Objectives of Small Scale Industry
- To increase employment opportunities for the marginalized groups and for the people living in backward areas.
- To reduce the economic backwardness of rural areas.
- To remove regional imbalances, by ensuring equitable distribution of income.
- To mobilize resources and ensure optimum utilization.
- To attain self-reliance and encourage self-employment.
- To raise the standard of living of people and improve the quality of life.
Importance of Small Scale Industries
- Provides Employment: Labour intensive techniques are used in SSI and so it provides employment to a large group of people, especially in rural areas, which may include artisans like handicraft makers, potter, weavers, metalwares makers, sculpturists. leather workers, etc., and also to professionally and technically qualified youth. Further, it provides employment opportunities to the people involved in traditional arts.
Important: SSI provides high employment in the rural and unorganized sector. They are the second-largest employer in India after agriculture.
- Facilitates Women Growth: A high percentage of women workers can be found in Small Scale Industries. This not just provides better opportunities to them, but also develops entrepreneurial skills in them as a number of special schemes and incentive programs are run by the government to encourage women entrepreneurs.
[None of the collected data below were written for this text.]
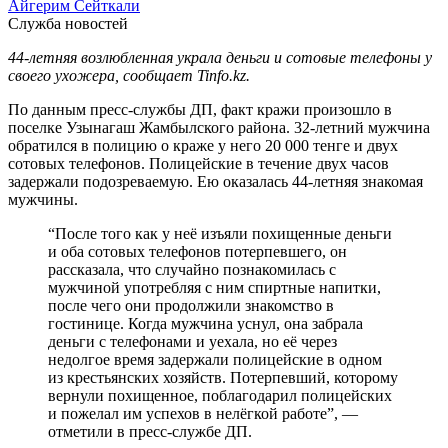
Айгерим Сейткали
Служба новостей
44-летняя возлюбленная украла деньги и сотовые телефоны у
своего ухожера, сообщает Tinfo.kz.
По данным пресс-службы ДП, факт кражи произошло в
поселке Узынагаш Жамбылского района. 32-летний мужчина
обратился в полицию о краже у него 20 000 тенге и двух
сотовых телефонов. Полицейские в течение двух часов
задержали подозреваемую. Ею оказалась 44-летняя знакомая
мужчины.
“После того как у неё изъяли похищенные деньги
и оба сотовых телефонов потерпевшего, он
рассказала, что случайно познакомилась с
мужчиной употребляя с ним спиртные напитки,
после чего они продолжили знакомство в
гостинице. Когда мужчина уснул, она забрала
деньги с телефонами и уехала, но её через
недолгое время задержали полицейские в одном
из крестьянских хозяйств. Потерпевший, которому
вернули похищенное, поблагодарил полицейских
и пожелал им успехов в нелёгкой работе”, —
отметили в пресс-службе ДП.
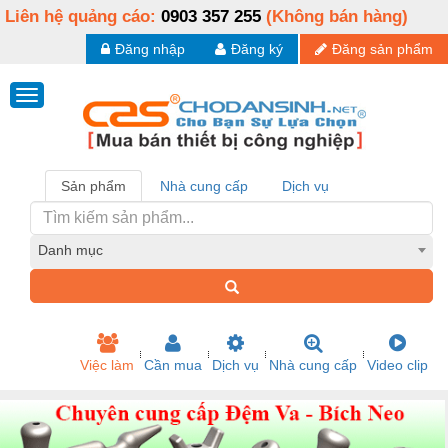
Liên hệ quảng cáo:
0903 357 255
(Không bán hàng)
Đăng nhập
Đăng ký
Đăng sản phẩm
Sản phẩm
Nhà cung cấp
Dịch vụ
Danh mục
Việc làm
Cần mua
Dịch vụ
Nhà cung cấp
Video clip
- Balanced Regional Development: It is a well-known fact that the development level is high in urban areas, as compared to the rural areas. SSI encourages decentralized development as small scale units are mainly established in backward and rural regions. In this way, it removes regional disparities. It also initiates the government to develop infrastructural facilities in rural areas. Also, it helps in improving the standard of living of the people who live in rural areas,
- Mobilization of Large Resources: SSI helps in mobilizing and utilizing local resources which might not be tapped or remain unutilized otherwise. Not just this, it tends to promote, traditional regional or family skills and handicrafts which have a very high demand in foreign countries.
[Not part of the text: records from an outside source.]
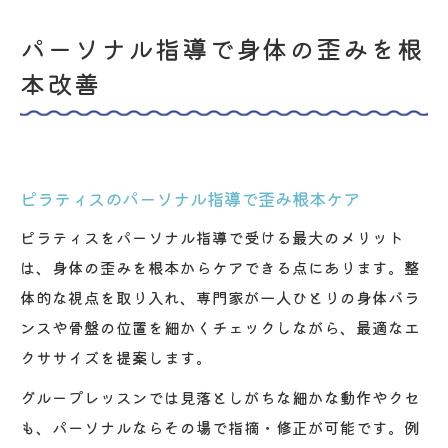
パーソナル指導で身体の歪みを根
本改善
ピラティスのパーソナル指導で歪み根本ケア
ピラティスをパーソナル指導で受ける最大のメリット
は、身体の歪みを根本からケアできる点にあります。整
体的な視点を取り入れ、専門家が一人ひとりの身体バラ
ンスや骨盤の位置を細かくチェックしながら、最適なエ
クササイズを提案します。
グループレッスンでは見落としがちな細かな動作やクセ
も、パーソナルならその場で指摘・修正が可能です。例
- Optimization of Capital: When it comes to per unit output, the capital required is quite less. Further, due to the shorter gestation period, the return on investment can be quick and the payback period is short. This acts as an incentive for the people living in rural areas, to mobilize their savings and use them for industrial activities. Moreover, it enjoys the benefit of the low cost of production, as the resources are available locally, which are comparatively less expensive
- Promotes Exports: It earns valuable foreign exchange by way of exports. Further, it does not requires heavy machinery to be imported from other countries. However, there is a very high demand in the international market for SSI produced goods.
- Complements Large Scale Industries: Parts, components, equipment and accessories required by the Large Scale Industries are provided by the Small Scale Industries. In this way, it complements and supports the Large Scale Industry to work smoothly.
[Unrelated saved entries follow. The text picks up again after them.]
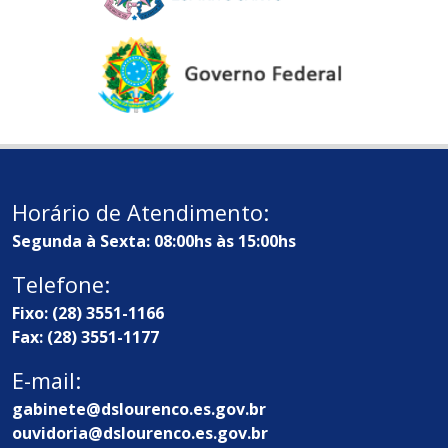
Horário de Atendimento:
Segunda à Sexta: 08:00hs às 15:00hs
Telefone:
Fixo: (28) 3551-1166
Fax: (28) 3551-1177
E-mail:
gabinete@dslourenco.es.gov.br
ouvidoria@dslourenco.es.gov.br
- Develops entrepreneurship: SSI helps in developing a class of entrepreneurs in the country, which turns job seekers into job givers. It helps in the equitable distribution of national income among various members of society. Also, it encourages self-employment and develops the spirit of self-reliance.
A Word from Business Jargons
Initially, the term ‘Small Scale Industry is mainly used in the context of agro-based rural industry wherein huge capital investment and infrastructure is not required. But with the passage of time, electronic equipment, tools, handicrafts, and digital devices are also manufactured by small scale industries.